Tender is a goal-oriented and pure personality tasked with safeguarding and optimizing his clients’ Joy experience. As an android, he operates under human programming and, while aware that the best choice for Virgo, at times, may be to harm another human, it is not the optimum response. So, as he and Virgo encounter the harsh realities of a changed world, he must sometimes be very creative in how he pursues his plans. Virgo, although physically a 15-year-old girl, has only known the solitude and sublime satisfaction of Joy in her warm, jellied bath pod, experiencing only ecstasy in her every living moment. When she awakens outside of the pod in Tender’s arms, she experiences physical need and discomfort for the very first time, much like a newborn after birth. For her, everything is about regaining Joy and fulfilling her needs. Leaving the bewildering and difficult reality far behind. It was interesting to watch as she reacted and adjusted to simple physical urges and slowly became a part of her surrounding environment.

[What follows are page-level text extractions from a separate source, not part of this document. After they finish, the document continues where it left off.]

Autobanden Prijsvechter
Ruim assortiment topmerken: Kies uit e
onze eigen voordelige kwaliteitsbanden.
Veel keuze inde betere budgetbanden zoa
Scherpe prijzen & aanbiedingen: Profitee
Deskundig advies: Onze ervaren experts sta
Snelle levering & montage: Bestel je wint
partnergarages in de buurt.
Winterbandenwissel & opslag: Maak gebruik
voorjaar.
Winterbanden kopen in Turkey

The author has created a wonderful contrast between the small, isolated world of the spa and the world at large. As the danger of the hurricane passes, they encounter few humans, but those they do all serve to disrupt or delay their journey, some for many weeks at a time. The pair represents possible new resources to almost everyone they come in contact with, a tool to be used and discarded. However, Tender proves to be a resourceful protector as they escape from one harrowing situation after another.

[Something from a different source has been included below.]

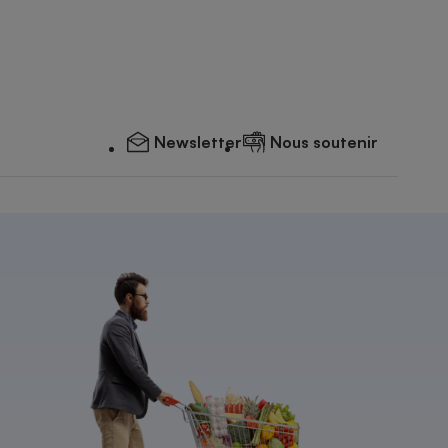
Newsletter
Nous soutenir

The author’s descriptions were vivid and immersive, making the cinematic story so compelling it flew by. While Tender is non-human, he displays the highest and most honorable characteristics of any human hero, and even the innocent, emotionally toddler-like Virgo is engaging and someone you’ll want to root for. Along the way, the survivors they meet are the catalysts for some of the most unexpected plot twists ever, guaranteeing I did not want to put this book down until the final page was turned.

I recommend JOY: A NOVEL OF THE NEW FRONTIER to readers of science fiction, dystopias, and post-apocalyptic tales.


About the Author

Benjamin Robert Murray Evett is an author of post-apocalyptic fiction. But he has spent most of his life as a professional actor. Ben grew up in Cleveland Heights, Ohio, then attended Harvard, where he studied Classics, but always knew that the arts were his home. He has performed all over the world – from Moscow to Edinburgh to Taipei. In 2015, he co-wrote "Albatross" – a solo performance piece based on Coleridge's "Rime of the Ancient Mariner". The play won two Elliot Norton awards in 2015.

A career in the theatre can be brutal at times, and in 2017 Ben discovered the joys of writing. The idea for JOY came to him while walking his dog, Spike, and a new career was born.